M. Hebah confirme que l’importance du roman dans la théorie du développement économique est dans l’enrichissement des connaissances et de la culture. Lorsque la science et la littérature brilleront, la société effacera les effets du retard, l’ignorance sera effacée et l’économie du pays se redressera.

Pour sa part, Nabil Al-Sharabi, journaliste économique, dit : « Les arts littéraires sont essentiellement des facteurs aidant à provoquer une certaine dynamique économique, mais cela dépend de la prise de conscience de la société quant à l’impact positif que l’art littéraire peut avoir sur l’économie, comme cela se produisait à l’époque pré-islamique lors du festival annuel de (Okaz), en ce qui concerne la poésie. En revanche, la situation est différente pour le roman, qui est plus complexe et dont la structure artistique rend son traitement plus difficile que celui de la poésie ».

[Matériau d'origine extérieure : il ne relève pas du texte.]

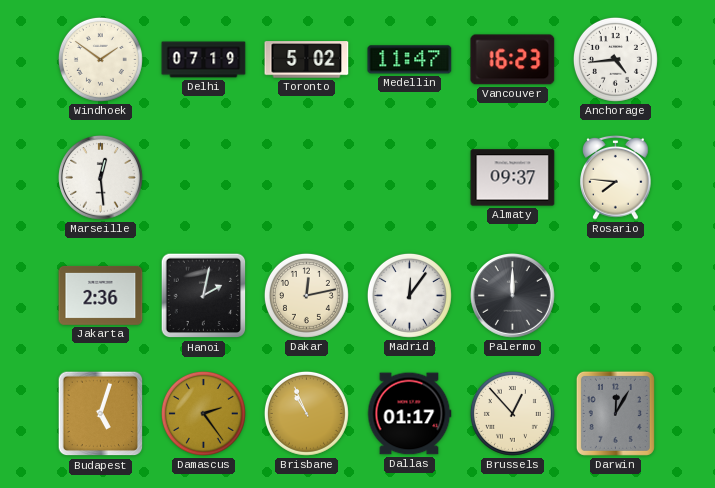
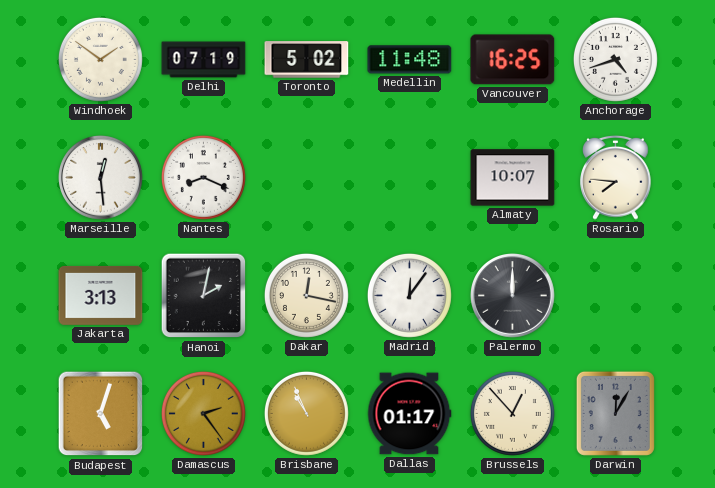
Medellin: 11:47 -> 11:48
Vancouver: 16:23 -> 16:25
Anchorage: 4:44 -> 4:42
Nantes: none -> 8:19
Almaty: 09:37 -> 10:07
Jakarta: 2:36 -> 3:13
Dakar: 12:13 -> 12:17
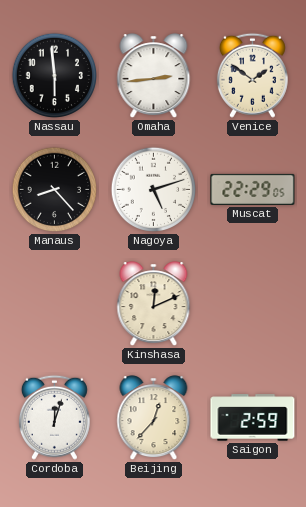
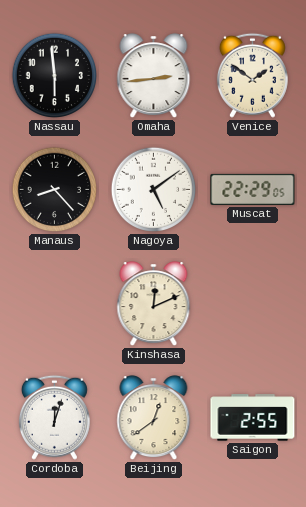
Nagoya: 5:12 -> 5:09
Beijing: 12:37 -> 12:39
Saigon: 2:59 -> 2:55
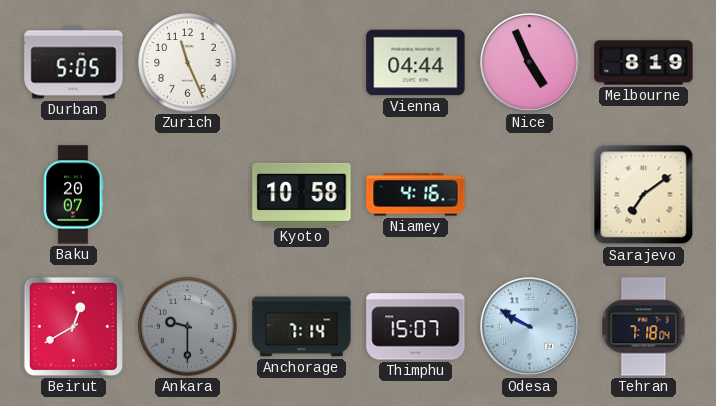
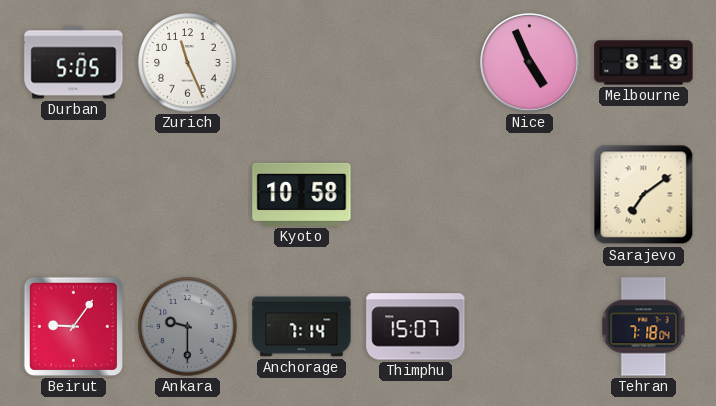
Vienna: 04:44 -> none
Baku: 20:07 -> none
Niamey: 4:16 -> none
Beirut: 12:40 -> 9:06
Odesa: 9:50 -> none
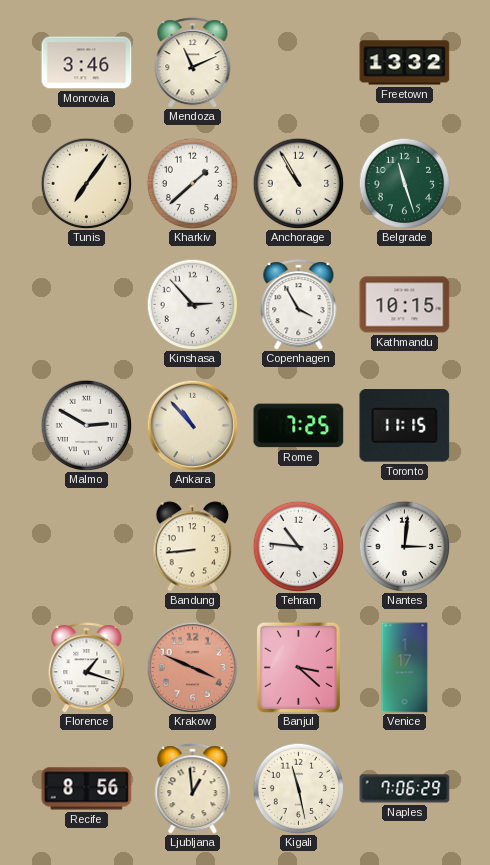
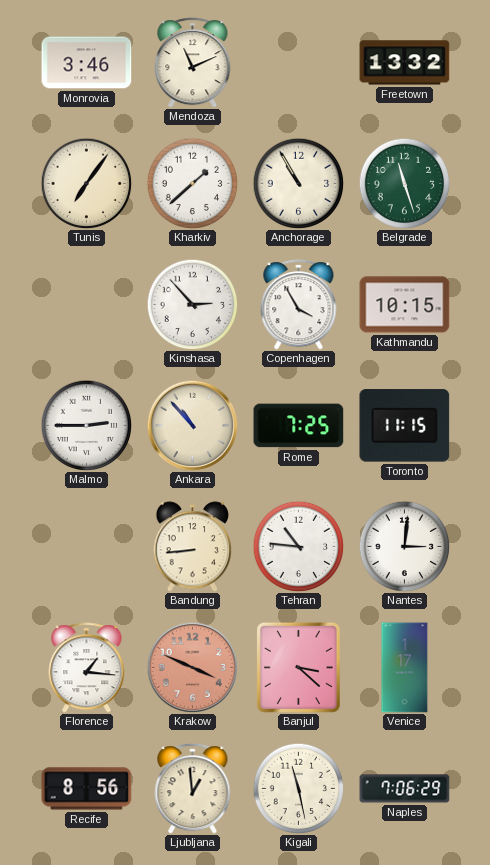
Malmo: 2:50 -> 2:45
Florence: 1:18 -> 1:16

Il ajoute : « Le roman peut être utilisé – quoique difficilement – ​​pour développer une conscience sociétale, en écrivant des romans destinés à développer une conscience économique, en se concentrant sur la présentation de modèles pratiques tirés de la vie réelle ou fictifs, à condition qu’ils soient proportionnés à la nature et la réalité de la société, et peuvent être traduits de manière réaliste ».

Il estime qu’il est possible de tirer parti de l’art romanesque pour révéler les pratiques qui influencent négativement la réalité économique du pays ou son histoire, comme dans le roman (La Gardienne des Ombres) de l’écrivain algérien Waciny Laredj, qui présente un modèle de la catastrophique décennie noire, comme on l’appelle, qui a presque dévasté l’Algérie de 1984 à 1994.

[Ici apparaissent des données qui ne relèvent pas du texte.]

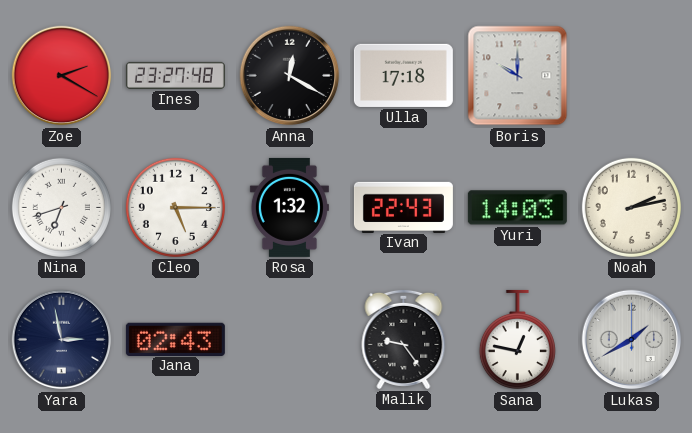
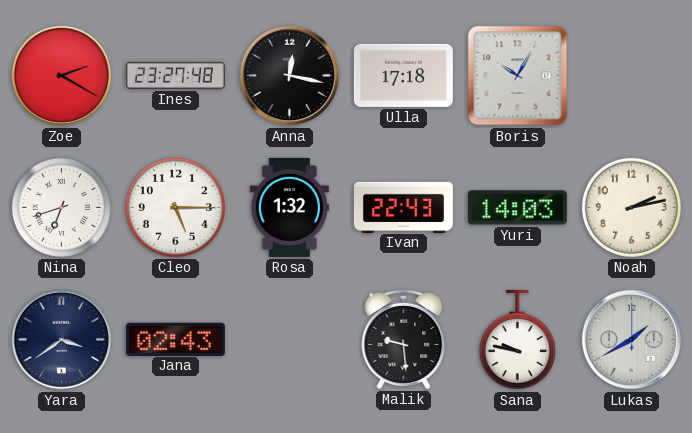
Anna: 12:20 -> 12:17
Boris: 10:00 -> 10:05
Yara: 2:58 -> 3:39
Malik: 9:24 -> 9:29
Sana: 12:47 -> 9:47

Dans son discours, il souligne que dans le roman (La Gardienne des Ombres), l’écrivain révèle le métier des fonctionnaires dans l’histoire de l’Algérie et de ses antiquités, et a consacré une grande place à approfondir ce domaine, de manière à ce que fournit une vision complète de la manière dont les conflits dans les pays sont exploités par les fonctionnaires, les commerçants et autres pour se lancer dans des activités criminelles qui portent atteinte à l’économie du pays, à ses effets et à sa stabilité.

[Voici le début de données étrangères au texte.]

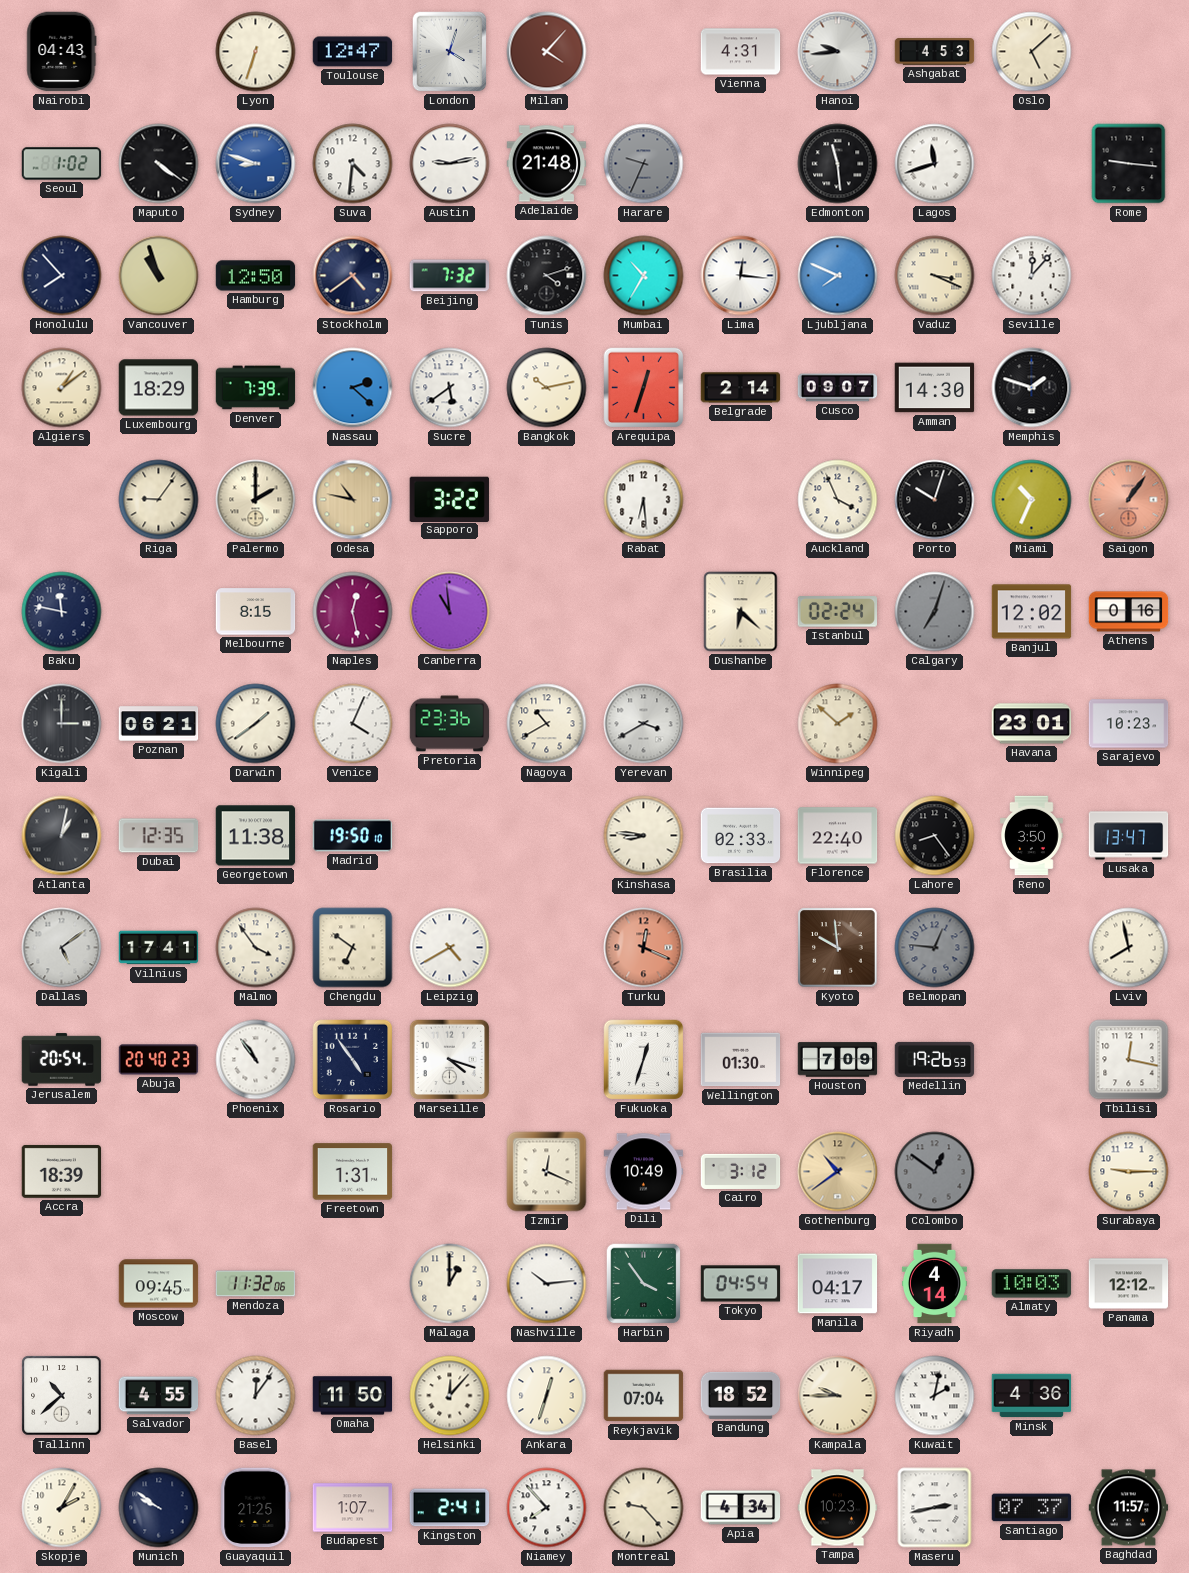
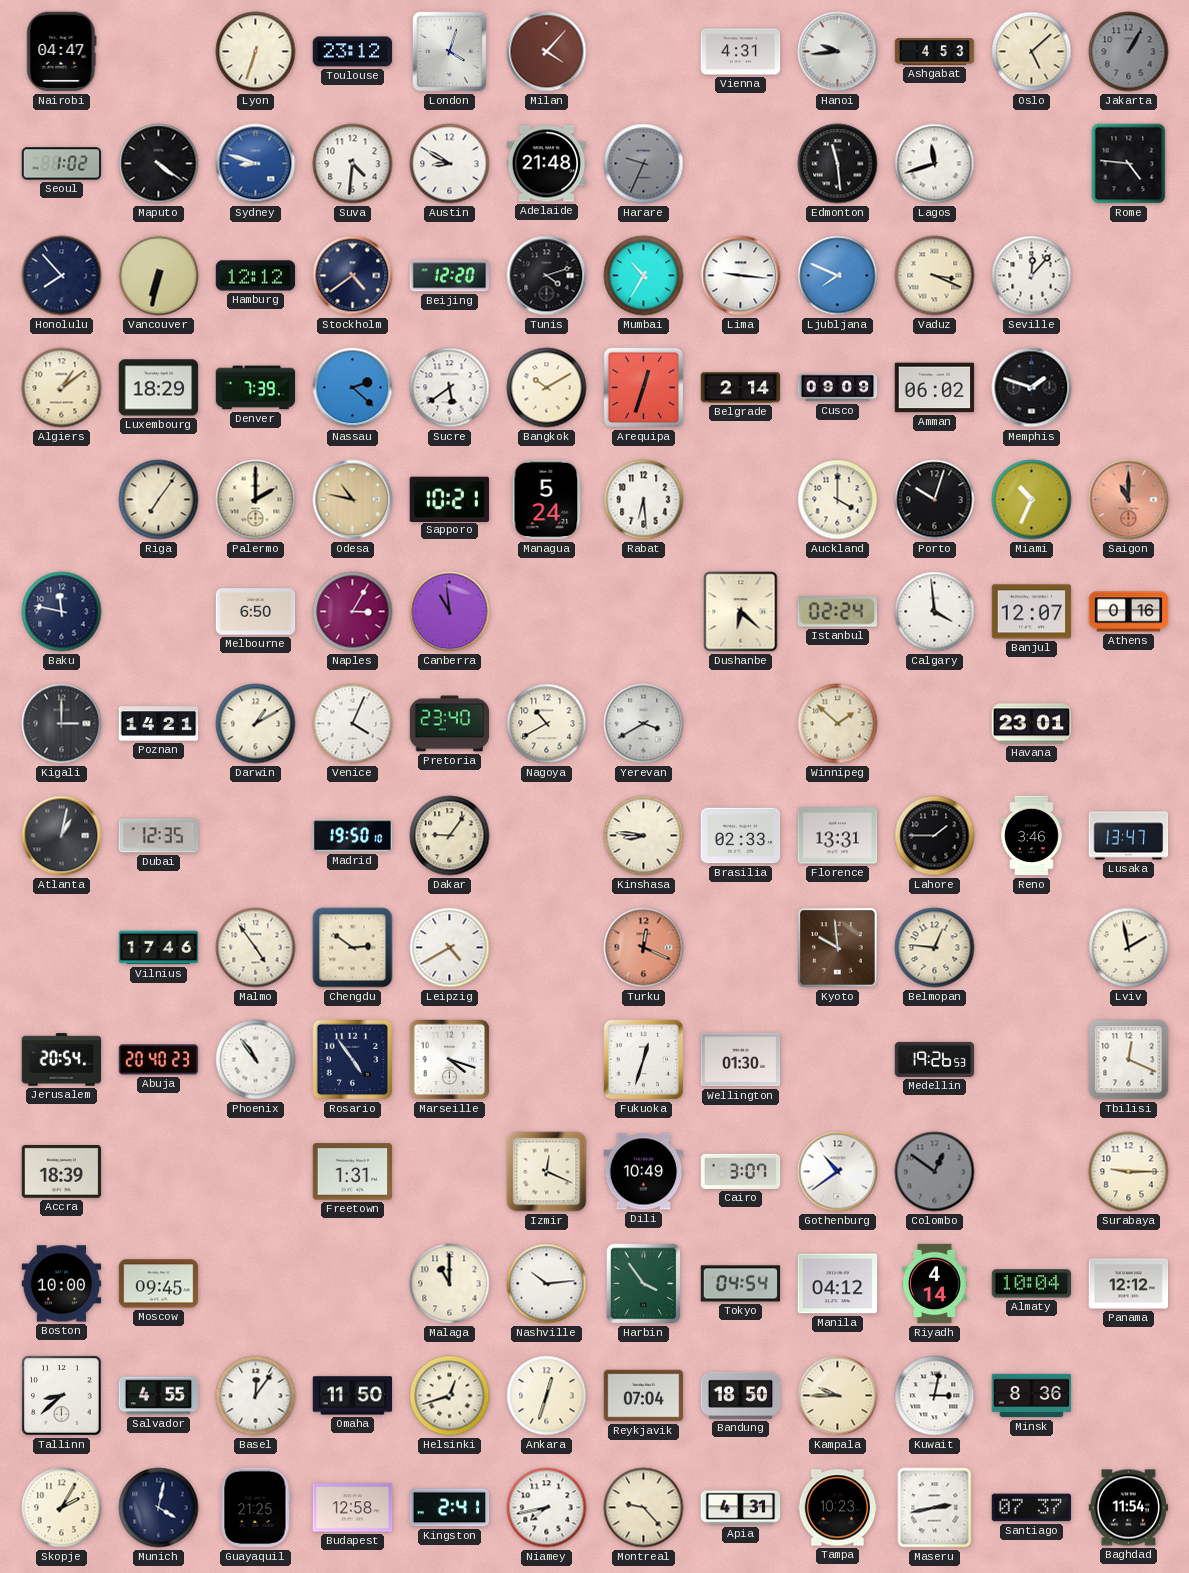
Nairobi: 04:43 -> 04:47
Toulouse: 12:47 -> 23:12
Jakarta: none -> 1:05
Austin: 9:13 -> 8:50
Rome: 9:16 -> 4:46
Vancouver: 10:57 -> 6:32
Hamburg: 12:50 -> 12:12
Beijing: 7:32 -> 12:20
Lima: 12:16 -> 9:16
Bangkok: 10:13 -> 10:10
Cusco: 09:07 -> 09:09
Amman: 14:30 -> 06:02
Riga: 9:06 -> 7:06
Sapporo: 3:22 -> 10:21
Managua: none -> 5:24
Auckland: 3:56 -> 4:00
Saigon: 1:06 -> 11:00
Melbourne: 8:15 -> 6:50
Naples: 12:28 -> 3:05
Calgary: 7:03 -> 3:59
Calgary dial: grey -> white
Banjul: 12:02 -> 12:07
Poznan: 06:21 -> 14:21
Darwin: 1:39 -> 1:10
Pretoria: 23:36 -> 23:40
Sarajevo: 10:23 -> none
Georgetown: 11:38 -> none
Dakar: none -> 9:06
Florence: 22:40 -> 13:31
Lahore: 8:24 -> 1:45
Reno: 3:50 -> 3:46
Dallas: 5:09 -> none
Vilnius: 17:41 -> 17:46
Malmo: 3:54 -> 4:54
Chengdu: 6:51 -> 2:51
Belmopan dial: grey -> cream
Lviv: 7:58 -> 1:58
Houston: 7:09 -> none
Tbilisi: 12:17 -> 12:19
Cairo: 3:12 -> 3:07
Gothenburg dial: champagne -> white
Boston: none -> 10:00
Mendoza: 11:32 -> none
Malaga: 1:00 -> 11:00
Manila: 04:17 -> 04:12
Almaty: 10:03 -> 10:04
Tallinn: 10:38 -> 8:38
Helsinki: 12:07 -> 12:42
Bandung: 18:52 -> 18:50
Kuwait: 2:02 -> 3:02
Minsk: 4:36 -> 8:36
Munich: 9:51 -> 4:02
Budapest: 1:07 -> 12:58
Niamey: 7:53 -> 7:43
Apia: 4:34 -> 4:31
Baghdad: 11:57 -> 11:54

Il a ajouté : « Dans cette optique, il est possible de décrire ce que subit un pays en termes de pillage et de destruction des richesses, d’inondation par des marchandises de mauvaise qualité, ainsi que des dettes et du commerce de ses souffrances. Cela peut être écrit sous une forme romanesque plutôt que par un traitement médiatique superficiel, rapide et instantané ».

Les défis économiques des écrivains

Concernant les défis des écrivains au Yémen, M. Al-Sharabi dit : « Les conflits ont jeté une ombre économique sur la vie des écrivains, l’État a cessé de les soutenir, et le ministère de la Culture n’a plus de soutien tangible. De même, les maisons d’édition et les événements littéraires et culturels se sont arrêtés. Parmi ces défis, il y a le manque de stabilité psychologique et émotionnelle en raison de la mauvaise situation financière. La stabilité mentale est ce qui permet à l’écrivain de produire sa créativité ».

Il estime que les solutions pour améliorer la situation des écrivains au Yémen résident dans l’attention que le ministère de la Culture porte aux écrivains en les soutenant moralement et financièrement, en s’occupant des maisons d’édition, en ouvrant des centres, en revitalisant les événements culturels et littéraires, en soutenant les forums littéraires, en adoptant des concours et en attribuant des prix pour encourager les créateurs.

Ahmed Abdh Saïd, poète, évoque un ensemble de défis économiques des écrivains au Yémen, qui entravent leur créativité et le développement de leurs œuvres. Ces défis se manifestent par les conflits persistants qui affectent négativement la vie économique et culturelle, la difficulté d’obtenir un financement pour leurs travaux littéraires, que ce soit de l’État ou du secteur privé, en plus du déclin de l’industrie de l’édition, du manque d’opportunités dans le domaine de l’écriture et de la recherche d’un emploi à temps plein, ce qui entraîne une limitation des revenus.

Il souligne la nécessité de faire face à ces défis par le biais d’efforts collectifs des parties prenantes et de la communauté locale et internationale pour soutenir les écrivains et contribuer au développement de la culture littéraire au Yémen.